Where a picture appears, leave it out, and transcribe all the lines below exactly.

···

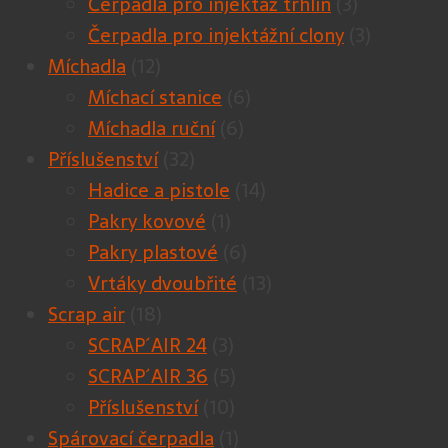
Čerpadla pro injektáž trhlin
(3)
Čerpadla pro injektážní clony
(3)
Míchadla
(12)
Míchací stanice
(6)
Míchadla ruční
(6)
Příslušenství
(32)
Hadice a pistole
(14)
Pakry kovové
(1)
Pakry plastové
(6)
Vrtáky dvoubřité
(13)
Scrap air
(18)
SCRAP´AIR 24
(3)
SCRAP´AIR 36
(5)
Příslušenství
(10)
Spárovací čerpadla
(1)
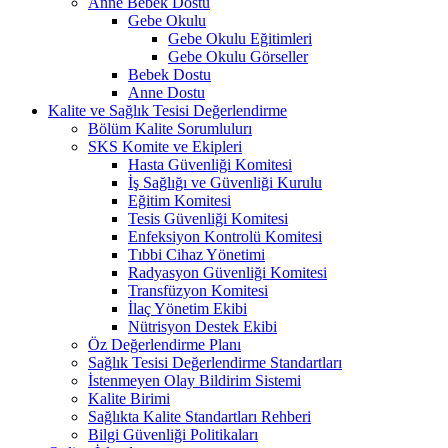
Anne Bebek Dostu
Gebe Okulu
Gebe Okulu Eğitimleri
Gebe Okulu Görseller
Bebek Dostu
Anne Dostu
Kalite ve Sağlık Tesisi Değerlendirme
Bölüm Kalite Sorumlulurı
SKS Komite ve Ekipleri
Hasta Güvenliği Komitesi
İş Sağlığı ve Güvenliği Kurulu
Eğitim Komitesi
Tesis Güvenliği Komitesi
Enfeksiyon Kontrolü Komitesi
Tıbbi Cihaz Yönetimi
Radyasyon Güvenliği Komitesi
Transfüzyon Komitesi
İlaç Yönetim Ekibi
Nütrisyon Destek Ekibi
Öz Değerlendirme Planı
Sağlık Tesisi Değerlendirme Standartları
İstenmeyen Olay Bildirim Sistemi
Kalite Birimi
Sağlıkta Kalite Standartları Rehberi
Bilgi Güvenliği Politikaları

···

Task answer.
Čerpadla pro injektáž trhlin
(3)
Čerpadla pro injektážní clony
(3)
Míchadla
(12)
Míchací stanice
(6)
Míchadla ruční
(6)
Příslušenství
(32)
Hadice a pistole
(14)
Pakry kovové
(1)
Pakry plastové
(6)
Vrtáky dvoubřité
(13)
Scrap air
(18)
SCRAP´AIR 24
(3)
SCRAP´AIR 36
(5)
Příslušenství
(10)
Spárovací čerpadla
(1)
Anne Bebek Dostu
Gebe Okulu
Gebe Okulu Eğitimleri
Gebe Okulu Görseller
Bebek Dostu
Anne Dostu
Kalite ve Sağlık Tesisi Değerlendirme
Bölüm Kalite Sorumlulurı
SKS Komite ve Ekipleri
Hasta Güvenliği Komitesi
İş Sağlığı ve Güvenliği Kurulu
Eğitim Komitesi
Tesis Güvenliği Komitesi
Enfeksiyon Kontrolü Komitesi
Tıbbi Cihaz Yönetimi
Radyasyon Güvenliği Komitesi
Transfüzyon Komitesi
İlaç Yönetim Ekibi
Nütrisyon Destek Ekibi
Öz Değerlendirme Planı
Sağlık Tesisi Değerlendirme Standartları
İstenmeyen Olay Bildirim Sistemi
Kalite Birimi
Sağlıkta Kalite Standartları Rehberi
Bilgi Güvenliği Politikaları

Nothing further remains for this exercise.